(Saved entries)
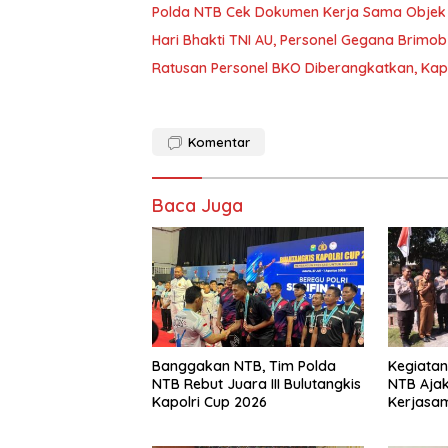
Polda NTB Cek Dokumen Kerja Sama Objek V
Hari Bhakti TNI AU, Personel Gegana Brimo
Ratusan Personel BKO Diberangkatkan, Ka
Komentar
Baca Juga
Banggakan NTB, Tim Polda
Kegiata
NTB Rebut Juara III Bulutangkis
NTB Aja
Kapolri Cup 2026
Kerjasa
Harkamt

AIM OF THE TASK => Output only a verbatim copy of the lines spanning from the line that contains "Ratusan Personel BKO Diberangkatkan, Ka" to the end of the records above.

SOLUTION TO THE EXERCISE =>
Ratusan Personel BKO Diberangkatkan, Ka
Komentar
Baca Juga
Banggakan NTB, Tim Polda
Kegiata
NTB Rebut Juara III Bulutangkis
NTB Aja
Kapolri Cup 2026
Kerjasa
Harkamt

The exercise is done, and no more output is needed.